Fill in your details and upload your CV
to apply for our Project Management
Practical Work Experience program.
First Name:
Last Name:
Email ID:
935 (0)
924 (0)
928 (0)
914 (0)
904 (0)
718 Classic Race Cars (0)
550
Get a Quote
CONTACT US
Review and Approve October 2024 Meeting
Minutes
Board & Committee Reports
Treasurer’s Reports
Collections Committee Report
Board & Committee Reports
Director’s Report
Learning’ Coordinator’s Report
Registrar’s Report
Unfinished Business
★ ★ ★
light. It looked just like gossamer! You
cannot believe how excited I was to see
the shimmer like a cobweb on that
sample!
★ ★ ★
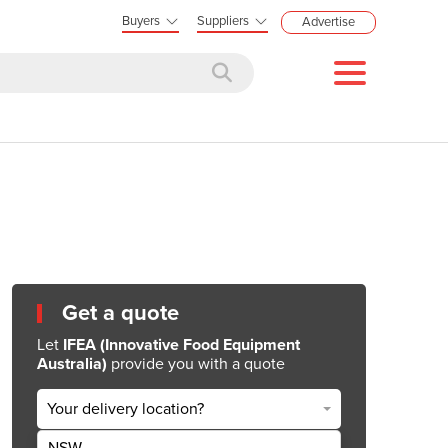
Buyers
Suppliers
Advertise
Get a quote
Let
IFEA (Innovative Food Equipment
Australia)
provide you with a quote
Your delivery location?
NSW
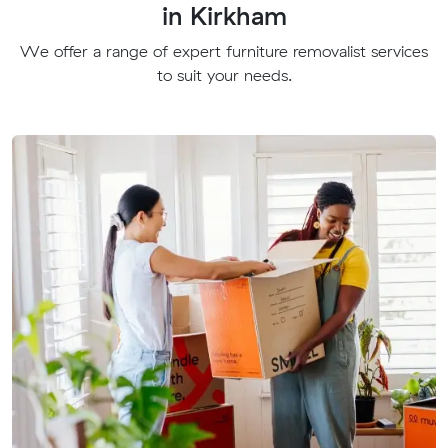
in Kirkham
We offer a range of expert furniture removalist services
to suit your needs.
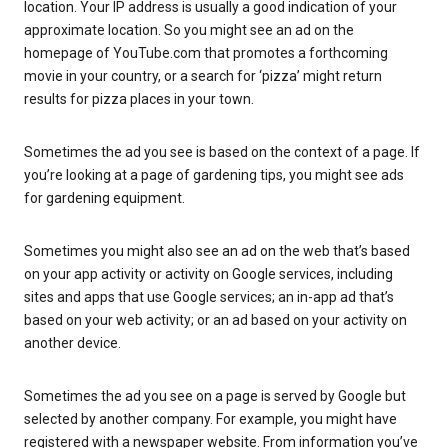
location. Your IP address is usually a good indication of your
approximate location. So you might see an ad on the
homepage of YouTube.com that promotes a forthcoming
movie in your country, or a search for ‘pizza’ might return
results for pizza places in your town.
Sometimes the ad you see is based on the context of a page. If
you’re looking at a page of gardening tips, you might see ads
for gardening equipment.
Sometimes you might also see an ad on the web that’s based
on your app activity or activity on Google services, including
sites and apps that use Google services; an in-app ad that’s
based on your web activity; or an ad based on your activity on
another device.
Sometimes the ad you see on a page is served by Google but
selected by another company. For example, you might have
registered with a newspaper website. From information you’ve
★ ★ ★
ABOUT THIS TASK: Find the word "Sometimes" in the records and pull out each line that has it.

SOLUTION FOR THIS EXERCISE:
Sometimes the ad you see is based on the context of a page. If
Sometimes you might also see an ad on the web that’s based
Sometimes the ad you see on a page is served by Google but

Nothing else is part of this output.